◆ Study material ◆
-------------------------
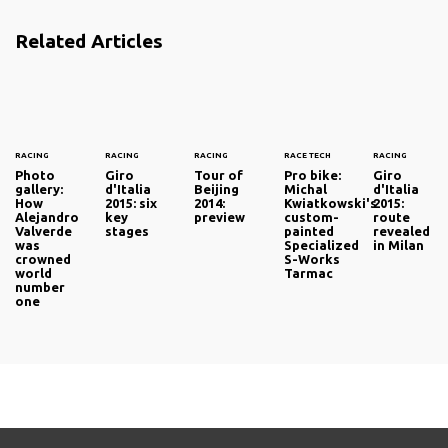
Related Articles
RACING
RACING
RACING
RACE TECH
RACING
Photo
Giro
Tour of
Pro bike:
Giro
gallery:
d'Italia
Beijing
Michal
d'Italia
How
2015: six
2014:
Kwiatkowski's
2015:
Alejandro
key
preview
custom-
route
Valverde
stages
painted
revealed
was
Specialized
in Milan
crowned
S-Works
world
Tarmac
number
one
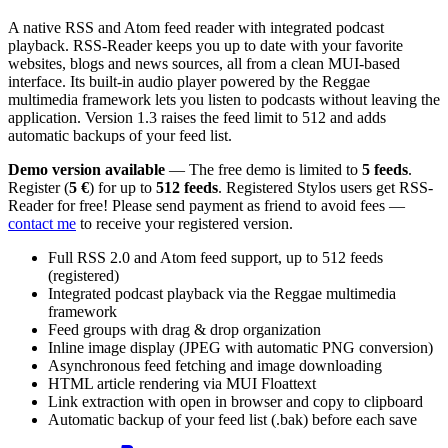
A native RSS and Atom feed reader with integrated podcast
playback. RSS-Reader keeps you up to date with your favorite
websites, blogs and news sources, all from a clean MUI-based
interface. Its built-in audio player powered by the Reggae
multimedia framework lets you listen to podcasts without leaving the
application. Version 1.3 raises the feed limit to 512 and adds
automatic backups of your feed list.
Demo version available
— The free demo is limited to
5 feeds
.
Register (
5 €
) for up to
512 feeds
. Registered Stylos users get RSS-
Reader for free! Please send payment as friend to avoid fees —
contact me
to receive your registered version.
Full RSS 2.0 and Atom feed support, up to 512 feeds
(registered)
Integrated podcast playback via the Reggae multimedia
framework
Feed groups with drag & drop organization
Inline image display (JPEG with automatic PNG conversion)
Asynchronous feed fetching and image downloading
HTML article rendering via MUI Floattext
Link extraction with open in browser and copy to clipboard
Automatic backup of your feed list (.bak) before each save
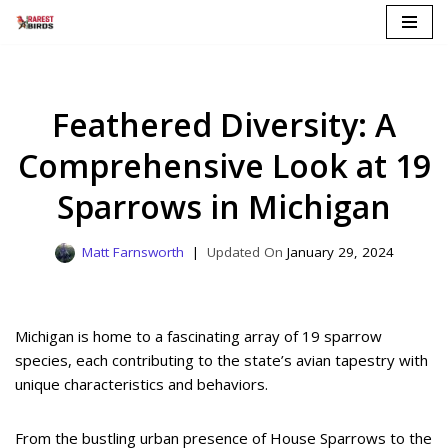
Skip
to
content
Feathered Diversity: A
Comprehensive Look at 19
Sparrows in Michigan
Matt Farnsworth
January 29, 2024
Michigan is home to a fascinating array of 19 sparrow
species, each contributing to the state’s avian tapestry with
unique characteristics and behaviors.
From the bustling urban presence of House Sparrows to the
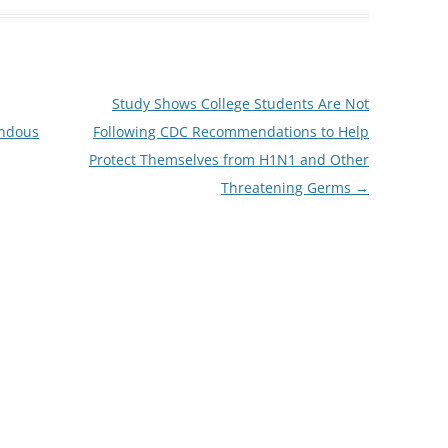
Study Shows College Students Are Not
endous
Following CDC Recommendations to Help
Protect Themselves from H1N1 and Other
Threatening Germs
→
-------------------------
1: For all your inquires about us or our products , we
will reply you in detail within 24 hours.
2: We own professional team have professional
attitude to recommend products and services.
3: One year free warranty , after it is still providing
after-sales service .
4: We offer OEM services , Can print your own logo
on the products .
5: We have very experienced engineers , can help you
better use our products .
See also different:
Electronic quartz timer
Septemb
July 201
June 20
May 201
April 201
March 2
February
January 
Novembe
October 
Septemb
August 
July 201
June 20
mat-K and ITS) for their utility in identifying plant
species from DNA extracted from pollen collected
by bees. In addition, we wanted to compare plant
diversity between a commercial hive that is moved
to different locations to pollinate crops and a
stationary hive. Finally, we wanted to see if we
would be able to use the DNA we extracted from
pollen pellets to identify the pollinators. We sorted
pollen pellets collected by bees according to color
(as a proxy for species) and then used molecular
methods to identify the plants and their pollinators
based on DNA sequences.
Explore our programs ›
-------------------------
◆ Work item ◆
In the listing above, locate the line containing "(as a proxy" and the line containing "Explore our programs ›". Extract those two lines and every line between them, exactly as written, and only those.

◆ Result of the task ◆
(as a proxy for species) and then used molecular
methods to identify the plants and their pollinators
based on DNA sequences.
Explore our programs ›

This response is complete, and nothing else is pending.